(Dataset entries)

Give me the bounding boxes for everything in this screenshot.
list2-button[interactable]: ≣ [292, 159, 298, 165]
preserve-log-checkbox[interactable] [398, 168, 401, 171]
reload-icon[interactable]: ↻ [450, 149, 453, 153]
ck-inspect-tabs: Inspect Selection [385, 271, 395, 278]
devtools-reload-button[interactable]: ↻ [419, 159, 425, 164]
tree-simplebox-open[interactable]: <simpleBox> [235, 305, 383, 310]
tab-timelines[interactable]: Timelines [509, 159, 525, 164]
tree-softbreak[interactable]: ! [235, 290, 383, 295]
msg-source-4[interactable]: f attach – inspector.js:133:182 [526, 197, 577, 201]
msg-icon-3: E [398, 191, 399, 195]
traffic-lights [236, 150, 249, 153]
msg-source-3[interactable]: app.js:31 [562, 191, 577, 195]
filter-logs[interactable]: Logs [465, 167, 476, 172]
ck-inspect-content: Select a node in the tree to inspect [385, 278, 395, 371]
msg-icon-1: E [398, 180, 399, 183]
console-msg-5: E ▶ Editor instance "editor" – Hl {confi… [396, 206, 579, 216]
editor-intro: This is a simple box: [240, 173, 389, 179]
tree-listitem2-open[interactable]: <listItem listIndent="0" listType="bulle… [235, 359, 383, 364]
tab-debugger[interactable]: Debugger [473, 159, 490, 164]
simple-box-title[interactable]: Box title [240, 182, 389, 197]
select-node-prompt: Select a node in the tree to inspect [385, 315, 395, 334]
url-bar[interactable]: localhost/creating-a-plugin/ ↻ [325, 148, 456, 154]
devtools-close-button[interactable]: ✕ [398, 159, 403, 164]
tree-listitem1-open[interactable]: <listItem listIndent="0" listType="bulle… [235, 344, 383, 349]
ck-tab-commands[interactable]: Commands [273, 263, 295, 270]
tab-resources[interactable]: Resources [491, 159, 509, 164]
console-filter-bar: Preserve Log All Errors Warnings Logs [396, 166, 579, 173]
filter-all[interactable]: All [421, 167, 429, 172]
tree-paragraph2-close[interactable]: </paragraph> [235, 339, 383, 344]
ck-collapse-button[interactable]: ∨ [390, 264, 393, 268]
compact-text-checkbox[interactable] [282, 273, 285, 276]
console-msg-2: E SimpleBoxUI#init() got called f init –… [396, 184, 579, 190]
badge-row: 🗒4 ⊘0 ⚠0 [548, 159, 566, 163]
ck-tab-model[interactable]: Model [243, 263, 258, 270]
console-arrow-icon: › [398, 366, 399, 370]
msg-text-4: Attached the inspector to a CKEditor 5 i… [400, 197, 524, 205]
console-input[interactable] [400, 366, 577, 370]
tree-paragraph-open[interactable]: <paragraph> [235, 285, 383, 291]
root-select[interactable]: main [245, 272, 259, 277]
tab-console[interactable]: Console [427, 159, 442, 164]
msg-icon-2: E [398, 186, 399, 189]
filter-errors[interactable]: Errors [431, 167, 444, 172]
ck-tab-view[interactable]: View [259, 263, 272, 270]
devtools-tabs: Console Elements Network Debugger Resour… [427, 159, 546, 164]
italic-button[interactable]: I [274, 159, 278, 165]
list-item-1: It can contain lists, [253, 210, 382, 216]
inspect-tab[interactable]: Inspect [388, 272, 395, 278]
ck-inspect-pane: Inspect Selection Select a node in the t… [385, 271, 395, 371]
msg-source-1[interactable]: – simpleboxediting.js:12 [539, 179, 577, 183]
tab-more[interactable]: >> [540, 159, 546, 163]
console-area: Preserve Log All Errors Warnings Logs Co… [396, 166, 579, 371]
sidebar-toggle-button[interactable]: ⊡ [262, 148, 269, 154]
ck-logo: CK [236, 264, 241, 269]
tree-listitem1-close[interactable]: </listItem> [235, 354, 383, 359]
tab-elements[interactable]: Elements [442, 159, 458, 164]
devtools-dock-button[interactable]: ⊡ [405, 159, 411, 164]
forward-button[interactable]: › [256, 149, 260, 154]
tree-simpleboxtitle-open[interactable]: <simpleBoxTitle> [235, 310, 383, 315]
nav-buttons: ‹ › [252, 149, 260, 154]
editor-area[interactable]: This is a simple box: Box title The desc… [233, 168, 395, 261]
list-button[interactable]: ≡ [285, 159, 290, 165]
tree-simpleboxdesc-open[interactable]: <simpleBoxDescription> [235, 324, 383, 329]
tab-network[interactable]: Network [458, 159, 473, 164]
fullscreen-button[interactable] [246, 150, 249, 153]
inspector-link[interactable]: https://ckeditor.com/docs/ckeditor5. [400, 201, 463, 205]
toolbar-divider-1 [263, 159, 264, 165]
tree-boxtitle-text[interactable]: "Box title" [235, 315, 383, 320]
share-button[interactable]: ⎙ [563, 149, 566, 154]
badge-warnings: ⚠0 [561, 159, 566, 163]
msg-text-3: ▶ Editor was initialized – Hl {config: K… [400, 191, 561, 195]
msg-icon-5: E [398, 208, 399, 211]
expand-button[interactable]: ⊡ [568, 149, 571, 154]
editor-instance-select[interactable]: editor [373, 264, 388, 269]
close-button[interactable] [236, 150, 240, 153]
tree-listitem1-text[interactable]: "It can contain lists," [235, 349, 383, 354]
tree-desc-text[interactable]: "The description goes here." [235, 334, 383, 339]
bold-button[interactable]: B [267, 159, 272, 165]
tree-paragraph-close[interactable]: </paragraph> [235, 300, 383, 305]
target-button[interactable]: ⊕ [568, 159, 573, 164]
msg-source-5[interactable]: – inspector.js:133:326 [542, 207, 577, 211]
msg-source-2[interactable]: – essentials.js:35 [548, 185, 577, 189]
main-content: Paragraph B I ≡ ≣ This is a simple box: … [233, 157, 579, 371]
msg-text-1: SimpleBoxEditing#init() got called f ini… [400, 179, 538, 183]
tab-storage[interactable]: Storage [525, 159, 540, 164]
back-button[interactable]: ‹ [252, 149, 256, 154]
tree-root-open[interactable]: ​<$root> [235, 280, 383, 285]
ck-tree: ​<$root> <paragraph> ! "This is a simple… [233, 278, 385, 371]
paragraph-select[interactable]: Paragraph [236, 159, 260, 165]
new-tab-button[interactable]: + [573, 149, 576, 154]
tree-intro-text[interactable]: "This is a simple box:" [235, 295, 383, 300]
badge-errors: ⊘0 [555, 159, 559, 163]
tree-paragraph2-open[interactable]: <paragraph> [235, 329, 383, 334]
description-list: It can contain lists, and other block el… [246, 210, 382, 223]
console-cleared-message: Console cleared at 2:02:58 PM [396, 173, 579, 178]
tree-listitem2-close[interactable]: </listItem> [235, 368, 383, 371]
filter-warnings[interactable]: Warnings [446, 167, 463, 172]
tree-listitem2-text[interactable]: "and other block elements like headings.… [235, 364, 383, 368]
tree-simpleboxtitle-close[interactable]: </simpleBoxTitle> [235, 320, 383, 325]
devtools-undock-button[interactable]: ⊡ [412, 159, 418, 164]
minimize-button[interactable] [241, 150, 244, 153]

**WHAT YOU NEED TO DO**
Find each line above with the string "filter", then report how many there are. Write only the number.

**SOLVED PROBLEM**
5